SGI hash_map

Discussion in 'C++' started by Christian Meier, Mar 21, 2005.

  1. Hello,

    Yes, I know that hash maps aren't in the standard. But I couldn't find any
    better newsgroup for this post. (or is there an SGI library newsgroup?)

    I am currently testing the hash_map implementation of SGI. And now I am not
    sure if it is really true, what I discovered....
    Here is my code:


    #include <stdint.h> // for uint64_t
    #include <iostream>
    using namespace std;

    #include <ext/hash_map>
    using namespace __gnu_cxx;


    const int C_BUCKETS = 700;
    const int C_INSERTIONS = 800;

    struct hashFunc {
    size_t operator() (const uint64_t& ujHash) const { return 1; /* return
    static_cast<size_t>(ujHash); */ }
    };

    typedef hash_map<uint64_t, uint64_t, hashFunc> MyHashMap;


    int main()
    {
    MyHashMap myHashMap(C_BUCKETS);

    cout << "bucket_count: " << myHashMap.bucket_count() << endl;
    for (uint64_t uj = 0; uj < C_INSERTIONS; ++uj) {
    myHashMap.insert(make_pair(uj, uj));
    } // for
    cout << "bucket_count: " << myHashMap.bucket_count() << endl;

    } // main()


    As you can see, my hash function always returns 1. So all the values go into
    the same bucket. When I run this program, I get the following output:
    bucket_count: 769
    bucket_count: 1543

    My question is why??? After inserting the 769th element, the number of
    buckets is doubled. I could understand this behaviour if each element went
    into a own bucket and all buckets were used. But I use only one bucket
    because of my hash function. The hash map never has less buckets than number
    of elements.... When I set C_INSERTIONS to (1543 + 1) then the bucket_count
    returns 3079...
    Now, what am I doing wrong?
    Or is this really the meaning of the implementation of the SGI hash_map? If
    so, why is this done like that?

    Thanks for your answers!

    Chris
    Christian Meier, Mar 21, 2005
    #1
    1. Advertising

  2. "Christian Meier" <> wrote in message
    news:d1ltql$kn0$...
    > Yes, I know that hash maps aren't in the standard. But I couldn't find any
    > better newsgroup for this post. (or is there an SGI library newsgroup?)
    >
    > I am currently testing the hash_map implementation of SGI.

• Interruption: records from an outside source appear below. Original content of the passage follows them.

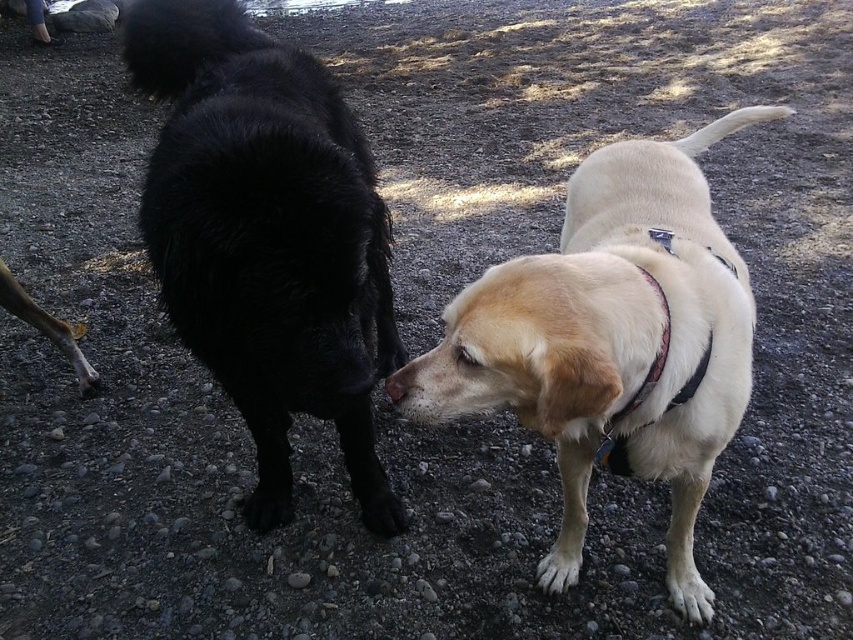 Question: Which of the following is the farthest from the observer?

Choices:
 (A) (468, 353)
 (B) (229, 8)
 (C) (654, 284)
 (D) (32, 12)

Answer: (D)

Question: Which of the following is the closest to the observer?

Choices:
 (A) (254, 76)
 (B) (398, 387)
 (C) (51, 42)

Answer: (B)

Question: Considering the real-world distances, which object is closest to the multicolored fabric neckband at center?

Choices:
 (A) black fluffy dog at left
 (B) brushed metal water at bottle left
 (C) light beige fur at center
 (D) brown matte nose at center

Answer: (C)

Question: Can you confirm if black fluffy dog at left is thinner than multicolored fabric neckband at center?

Choices:
 (A) yes
 (B) no

Answer: (B)

Question: Does multicolored fabric neckband at center lie behind brown matte nose at center?

Choices:
 (A) no
 (B) yes

Answer: (B)

Question: Is multicolored fabric neckband at center smaller than brushed metal water at bottle left?

Choices:
 (A) yes
 (B) no

Answer: (A) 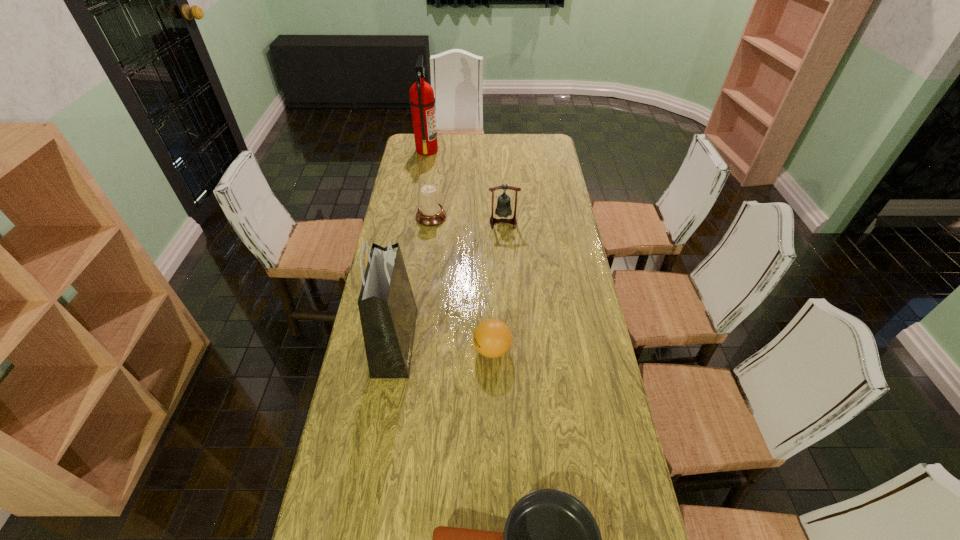 Where is `fire extinguisher`? fire extinguisher is located at coordinates point(422,100).

Where is `shopping bag`? This screenshot has width=960, height=540. shopping bag is located at coordinates (388, 312).

Identify the location of the third tallest object. (503, 209).

I want to click on the third shortest object, so click(x=430, y=213).

Locate an element on the screen. ping-pong ball is located at coordinates (492, 338).

Identify the location of free spot located 0.210m on the side of the fire extinguisher near the handle. The width and height of the screenshot is (960, 540). (480, 150).

Image resolution: width=960 pixels, height=540 pixels. Identify the location of vacant space located on the front with handles of the shopping bag. (539, 342).

Where is `vacant area situated on the left of the bell`? The height and width of the screenshot is (540, 960). vacant area situated on the left of the bell is located at coordinates (402, 222).

At what (x,y) coordinates should I click in order to perform the action: click on vacant position located on the right of the third shortest object. Please return your answer as a coordinate pair (x, y). The height and width of the screenshot is (540, 960). Looking at the image, I should click on (532, 217).

Locate an element on the screen. The width and height of the screenshot is (960, 540). free spot located 0.140m on the side with brand of the ping-pong ball is located at coordinates (429, 350).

    IIRC, hash_map and hash_set (etc) are expected to enter the next C++
    standard
    library as unordered_map and unordered_set.

    [...]
    > As you can see, my hash function always returns 1. So all the values go
    > into
    > the same bucket. When I run this program, I get the following output:
    > bucket_count: 769
    > bucket_count: 1543
    >
    > My question is why???

    Your hash function is obviously malformed, and the container does not
    expect it. With a uniform hash function, increasing the number of buckets
    will uniformly decrease the number of items per bucket.
    Even if all items fall into the same bucket for a given bucket count,
    the algorithm can legitimately expect that increasing the bucket count
    will lead to a somewhat more uniform distribution of elements.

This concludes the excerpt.